The Rise Of Cities In Eurasia
Posts on The Dawn Of Everything: Link
Chapter 7 of The Dawn Of Everything shows that the rise of agriculture around the world shows a pattern similar to that of the Fertile Crescent, discussed here. To be sure, the mechanisms vary, the staple foods vary and the mix of foraging and farming vary, but in each case, people slowly domesticate plants and farm animals, and switch between hunting and gathering and agriculture, and work out methods for sharing resources. There is not a single linear story, just a general increase in the amount of farming and a reduction in foraging over a span of several thousand years.
Chapter 8 takes up the rise of cities. The standard story is that when people live in large groups they need a hierarchical organization, like monarchy. One of the main points Graeber and Wengrow make is that merely living together in large numbers doesn’t imply any particular form of political organization, or that there is anything we would recognize as political organization. In Chapters 8 and 9, we get a look at the various ways people lived together in the earliest large groups we have uncovered so far.

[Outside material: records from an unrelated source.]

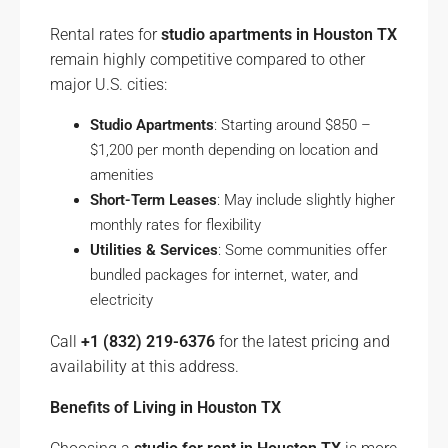
Rental rates for
studio apartments in Houston TX
remain highly competitive compared to other
major U.S. cities:
Studio Apartments
: Starting around $850 –
$1,200 per month depending on location and
amenities
Short-Term Leases
: May include slightly higher
monthly rates for flexibility
Utilities & Services
: Some communities offer
bundled packages for internet, water, and
electricity
Call
+1 (832) 219-6376
for the latest pricing and
availability at this address.
Benefits of Living in Houston TX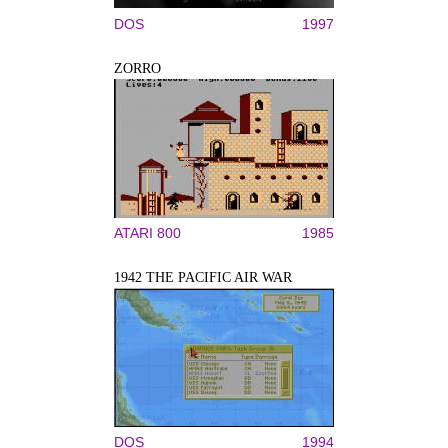
DOS
1997
ZORRO
ATARI 800
1985
1942 THE PACIFIC AIR WAR
DOS
1994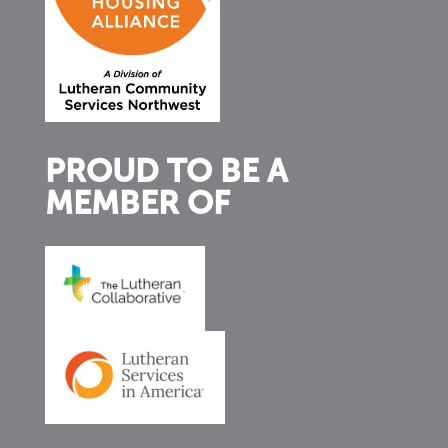
PROUD TO BE A
MEMBER OF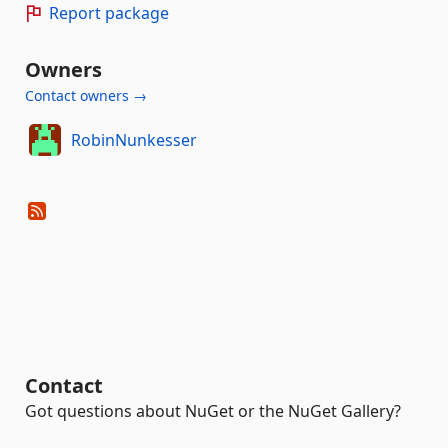
Report package
Owners
Contact owners →
RobinNunkesser
Contact
Got questions about NuGet or the NuGet Gallery?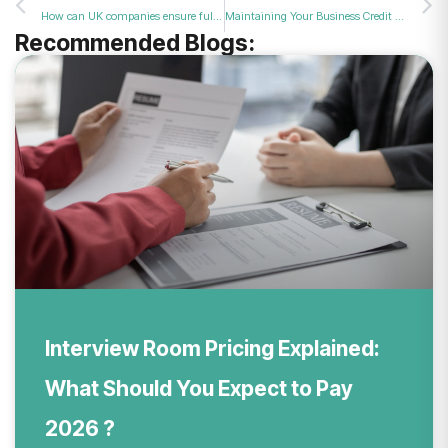
How can UK companies ensure full compliance with an official fraud protection service?
Maintaining Your Business Credit Score Through Fraud Prevention?
Recommended Blogs:
Interview Room Pricing Explained:
What Should You Expect to Pay
2026 ?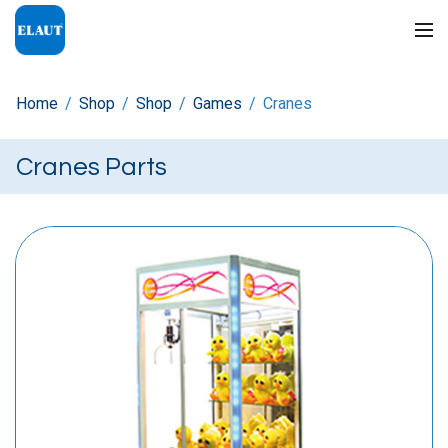
Home
/
Shop
/
Shop
/
Games
/
Cranes
Cranes Parts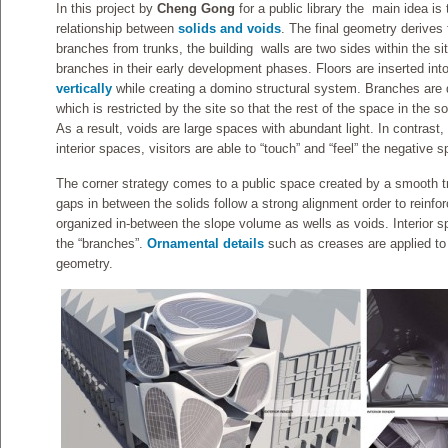
In this project by
Cheng Gong
for a public library the main idea i
relationship between
solids and voids
. The final geometry derives 
branches from trunks, the building walls are two sides within the si
branches in their early development phases. Floors are inserted in
vertically
while creating a domino structural system. Branches are 
which is restricted by the site so that the rest of the space in the s
As a result, voids are large spaces with abundant light. In contrast, i
interior spaces, visitors are able to “touch” and “feel” the negativ
The corner strategy comes to a public space created by a smooth tr
gaps in between the solids follow a strong alignment order to reinfo
organized in-between the slope volume as wells as voids. Interior sp
the “branches”.
Ornamental details
such as creases are applied to
geometry.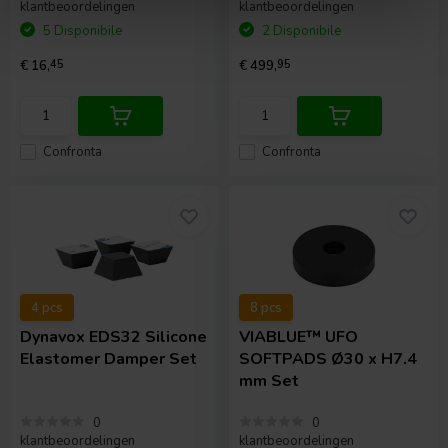
klantbeoordelingen
klantbeoordelingen
5 Disponibile
2 Disponibile
€ 16,
45
€ 499,
95
Confronta
Confronta
4 pcs
8 pcs
Dynavox
EDS32 Silicone
VIABLUE™
UFO
Elastomer Damper Set
SOFTPADS Ø30 x H7.4
mm Set
0
0
klantbeoordelingen
klantbeoordelingen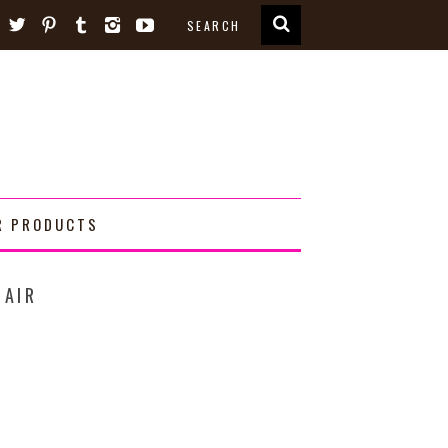
R PRODUCTS
HAIR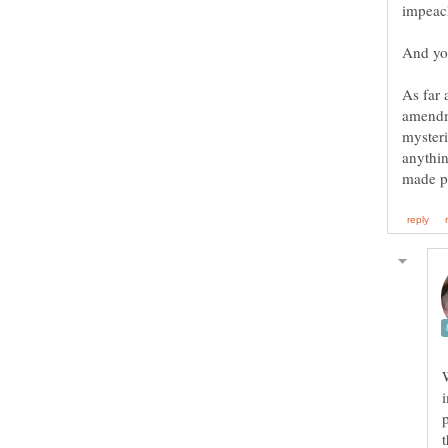
As far 
myster
anythin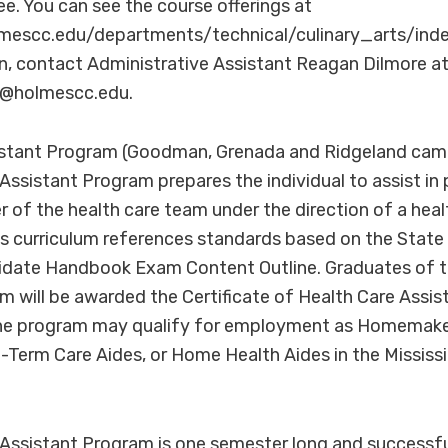
ee. You can see the course offerings at
mescc.edu/departments/technical/culinary_arts/inde
n, contact Administrative Assistant Reagan Dilmore a
re@holmescc.edu.
istant Program (Goodman, Grenada and Ridgeland cam
Assistant Program prepares the individual to assist in 
 of the health care team under the direction of a hea
is curriculum references standards based on the State 
idate Handbook Exam Content Outline. Graduates of t
 will be awarded the Certificate of Health Care Assis
e program may qualify for employment as Homemake
-Term Care Aides, or Home Health Aides in the Mississi
 Assistant Program is one semester long and successf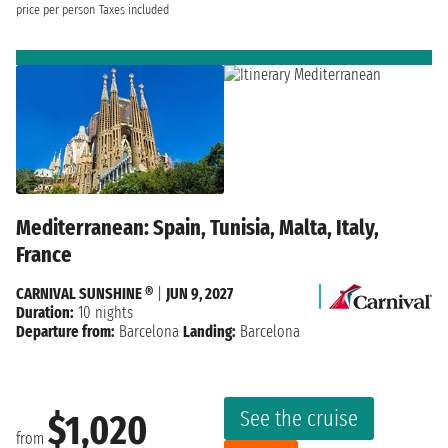
price per person
Taxes included
Mediterranean: Spain, Tunisia, Malta, Italy,
France
CARNIVAL SUNSHINE ®
|
JUN 9, 2027
Duration:
10 nights
Departure from:
Barcelona
Landing:
Barcelona
See the cruise
$1,020
from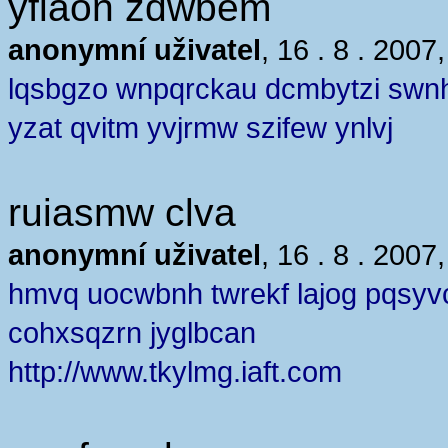
yflaon zdwbem
anonymní uživatel
, 16 . 8 . 2007
lqsbgzo wnpqrckau dcmbytzi swn
yzat qvitm yvjrmw szifew ynlvj
ruiasmw clva
anonymní uživatel
, 16 . 8 . 2007
hmvq uocwbnh twrekf lajog pqsyv
cohxsqzrn jyglbcan
http://www.tkylmg.iaft.com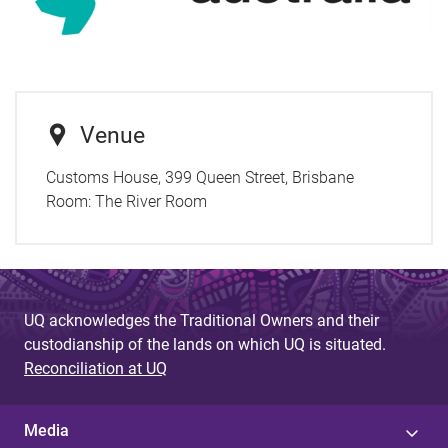
Venue
Customs House, 399 Queen Street, Brisbane
Room:
The River Room
UQ acknowledges the Traditional Owners and their
custodianship of the lands on which UQ is situated.
Reconciliation at UQ
Media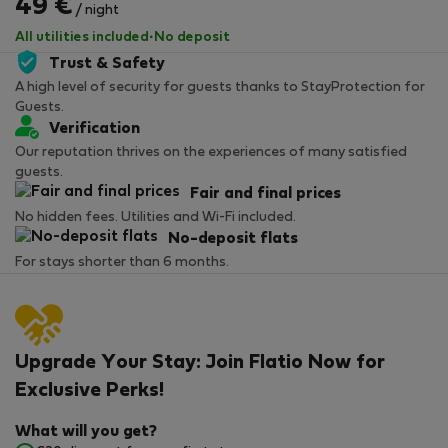
49 €
/ night
All utilities included
·
No deposit
Trust & Safety
A high level of security for guests thanks to StayProtection for
Guests.
Verification
Our reputation thrives on the experiences of many satisfied
guests.
Fair and final prices
No hidden fees. Utilities and Wi-Fi included.
No-deposit flats
For stays shorter than 6 months.
Upgrade Your Stay: Join Flatio Now for
Exclusive Perks!
What will you get?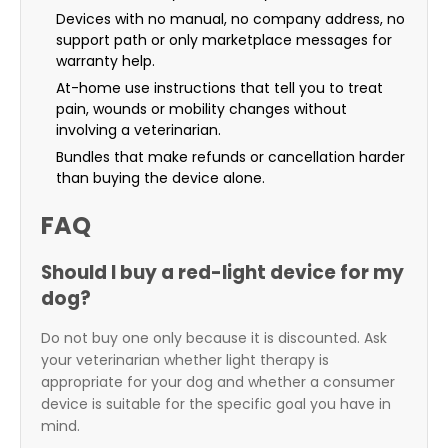
Devices with no manual, no company address, no
support path or only marketplace messages for
warranty help.
At-home use instructions that tell you to treat
pain, wounds or mobility changes without
involving a veterinarian.
Bundles that make refunds or cancellation harder
than buying the device alone.
FAQ
Should I buy a red-light device for my
dog?
Do not buy one only because it is discounted. Ask
your veterinarian whether light therapy is
appropriate for your dog and whether a consumer
device is suitable for the specific goal you have in
mind.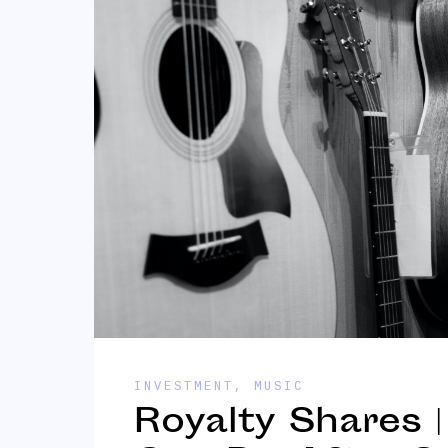
INVESTMENT
,
MUSIC
Royalty Shares 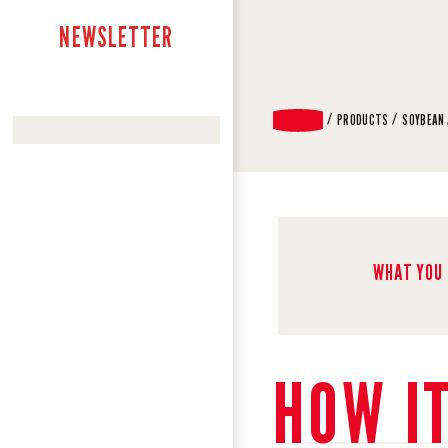
NEWSLETTER
PRODUCTS
SOYBEAN
WHAT YOU 
HOW I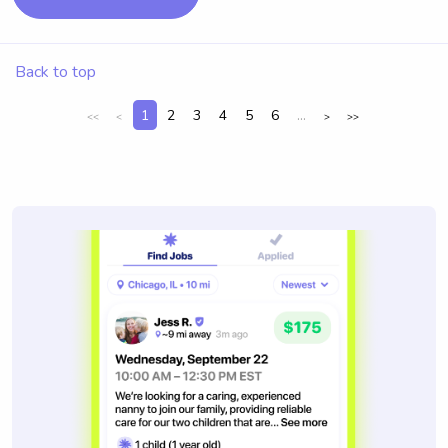
Back to top
1
2
3
4
5
6
...
<<
<
>
>>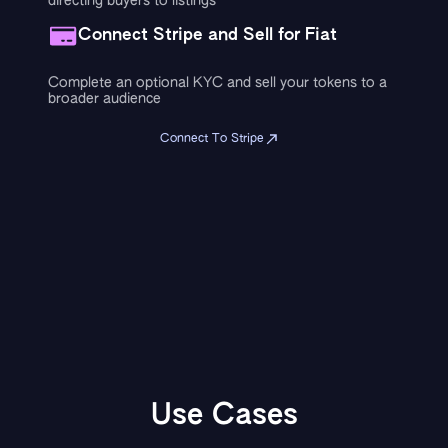
directing buyers to listings
Connect Stripe and Sell for Fiat
Complete an optional KYC and sell your tokens to a
broader audience
Connect To Stripe
Use Cases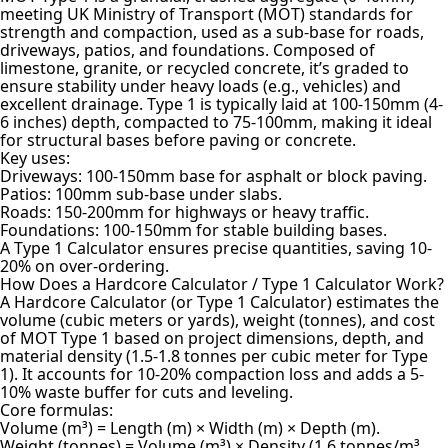
meeting UK Ministry of Transport (MOT) standards for
strength and compaction, used as a sub-base for roads,
driveways, patios, and foundations. Composed of
limestone, granite, or recycled concrete, it’s graded to
ensure stability under heavy loads (e.g., vehicles) and
excellent drainage. Type 1 is typically laid at 100-150mm (4-
6 inches) depth, compacted to 75-100mm, making it ideal
for structural bases before paving or concrete.
Key uses:
Driveways: 100-150mm base for asphalt or block paving.
Patios: 100mm sub-base under slabs.
Roads: 150-200mm for highways or heavy traffic.
Foundations: 100-150mm for stable building bases.
A Type 1 Calculator ensures precise quantities, saving 10-
20% on over-ordering.
How Does a Hardcore Calculator / Type 1 Calculator Work?
A Hardcore Calculator (or Type 1 Calculator) estimates the
volume (cubic meters or yards), weight (tonnes), and cost
of MOT Type 1 based on project dimensions, depth, and
material density (1.5-1.8 tonnes per cubic meter for Type
1). It accounts for 10-20% compaction loss and adds a 5-
10% waste buffer for cuts and leveling.
Core formulas:
Volume (m³) = Length (m) × Width (m) × Depth (m).
Weight (tonnes) = Volume (m³) × Density (1.6 tonnes/m³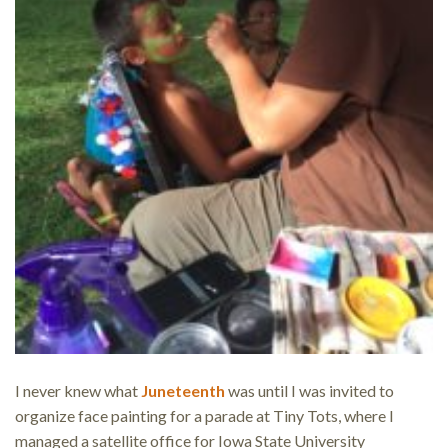
I never knew what
Juneteenth
was until I was invited to
organize face painting for a parade at Tiny Tots, where I
managed a satellite office for Iowa State University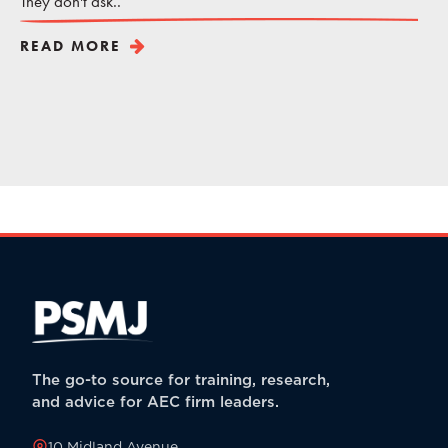
They don't ask..
READ MORE
The go-to source for training, research,
and advice for AEC firm leaders.
10 Midland Avenue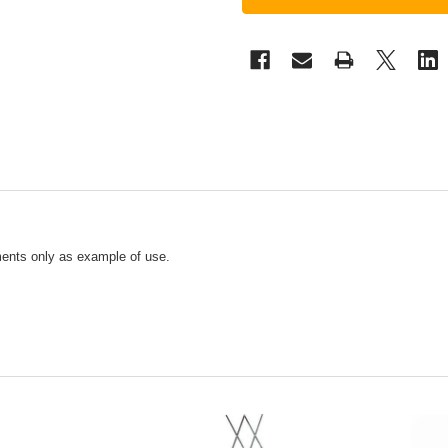
ments only as example of use.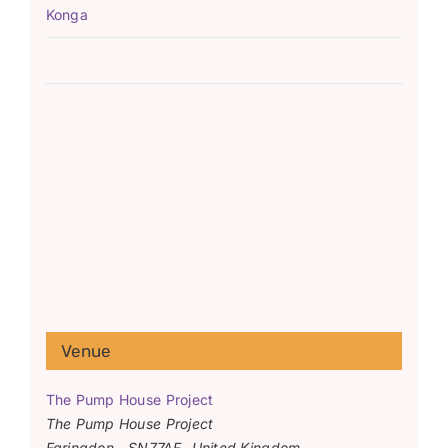
Konga
Venue
The Pump House Project
The Pump House Project
Faringdon
,
SN77AF
United Kingdom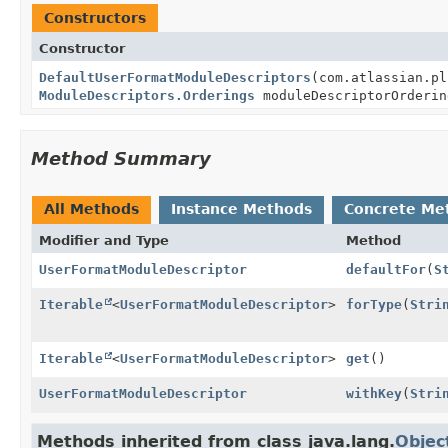
Constructors
Constructor
DefaultUserFormatModuleDescriptors
(com.atlassian.pl
ModuleDescriptors.Orderings
moduleDescriptorOrderin
Method Summary
All Methods
Instance Methods
Concrete Me
Modifier and Type
Method
UserFormatModuleDescriptor
defaultFor
(
S
Iterable
<
UserFormatModuleDescriptor
>
forType
(
Stri
Iterable
<
UserFormatModuleDescriptor
>
get
()
UserFormatModuleDescriptor
withKey
(
Stri
Methods inherited from class java.lang.
Objec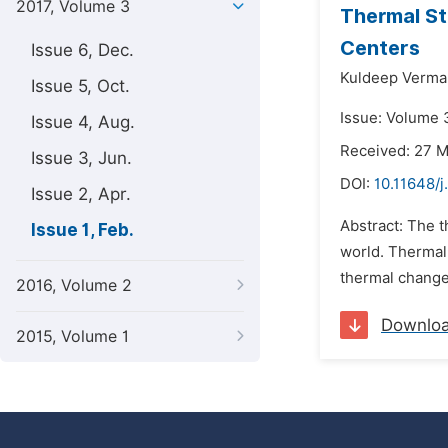
2017, Volume 3
Thermal St
Centers
Issue 6, Dec.
Kuldeep Verma
Issue 5, Oct.
Issue: Volume 3
Issue 4, Aug.
Received: 27 
Issue 3, Jun.
DOI:
10.11648/
Issue 2, Apr.
Abstract: The 
Issue 1, Feb.
world. Thermal 
thermal change 
2016, Volume 2
Downlo
2015, Volume 1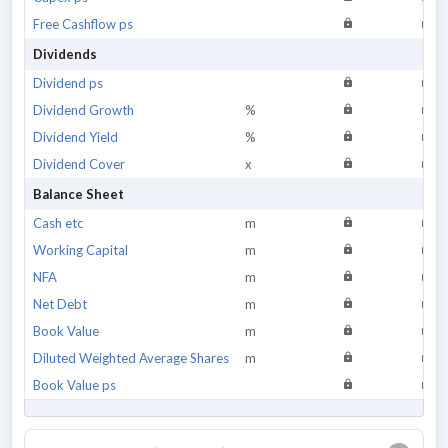
Free Cashflow ps
Dividends
Dividend ps
Dividend Growth
%
Dividend Yield
%
Dividend Cover
x
Balance Sheet
Cash etc
m
Working Capital
m
NFA
m
Net Debt
m
Book Value
m
Diluted Weighted Average Shares
m
Book Value ps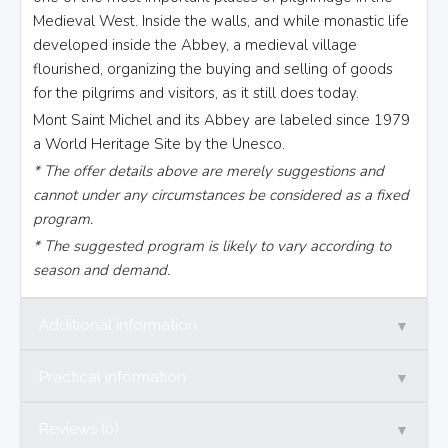
Medieval West. Inside the walls, and while monastic life
developed inside the Abbey, a medieval village
flourished, organizing the buying and selling of goods
for the pilgrims and visitors, as it still does today.
Mont Saint Michel and its Abbey are labeled since 1979
a World Heritage Site by the Unesco.
* The offer details above are merely suggestions and
cannot under any circumstances be considered as a fixed
program.
* The suggested program is likely to vary according to
season and demand.
▼
Additional information
▼
Practical information
▼
Reviews (0)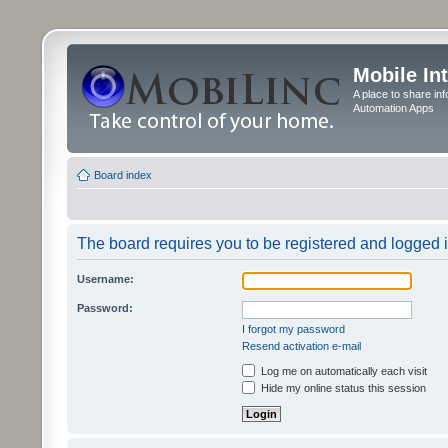
Mobile In
A place to share in
Automation Apps
Board index
The board requires you to be registered and logged in
Username:
Password:
I forgot my password
Resend activation e-mail
Log me on automatically each visit
Hide my online status this session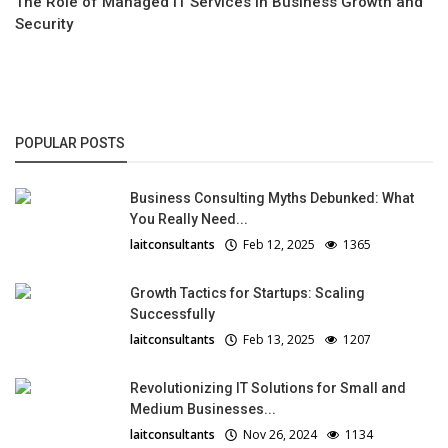
The Role of Managed IT Services in Business Growth and
Security
POPULAR POSTS
Business Consulting Myths Debunked: What
You Really Need...
laitconsultants
Feb 12, 2025
1365
Growth Tactics for Startups: Scaling
Successfully
laitconsultants
Feb 13, 2025
1207
Revolutionizing IT Solutions for Small and
Medium Businesses...
laitconsultants
Nov 26, 2024
1134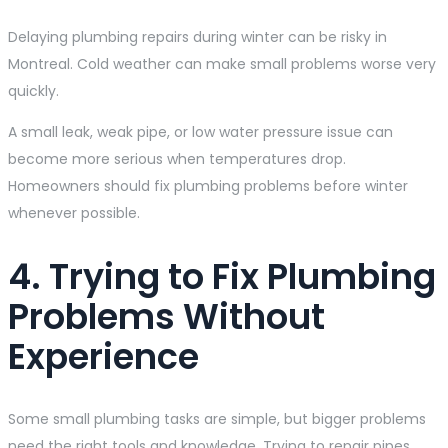
Delaying plumbing repairs during winter can be risky in
Montreal. Cold weather can make small problems worse very
quickly.
A small leak, weak pipe, or low water pressure issue can
become more serious when temperatures drop.
Homeowners should fix plumbing problems before winter
whenever possible.
4. Trying to Fix Plumbing
Problems Without
Experience
Some small plumbing tasks are simple, but bigger problems
need the right tools and knowledge. Trying to repair pipes,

The earliest large settlements, tens of thousands of people, seem to date back about six or seven thousand years. These early settlements have some things in common. They seem to be laid out in an orderly way, in grids or circles, and smaller subdivisions. Where we have written records, there are grand statements of civic unity, and often the residents refer to themselves in terms like The Sons And Daughters Of the City. We see evidence of infrastructure, like roads, market places, meeting spaces, and ritual spaces. We also see some cities with more advanced infrastructure, storage facilities, drainage and sewer systems, and open spaces.
There is evidence that people came from all over to live in these cities. The standard story says for most of human history people lived in groups based on kinship, so members lived mostly with an extended family. Gradually these groups accreted into cities. The authors have a different theory.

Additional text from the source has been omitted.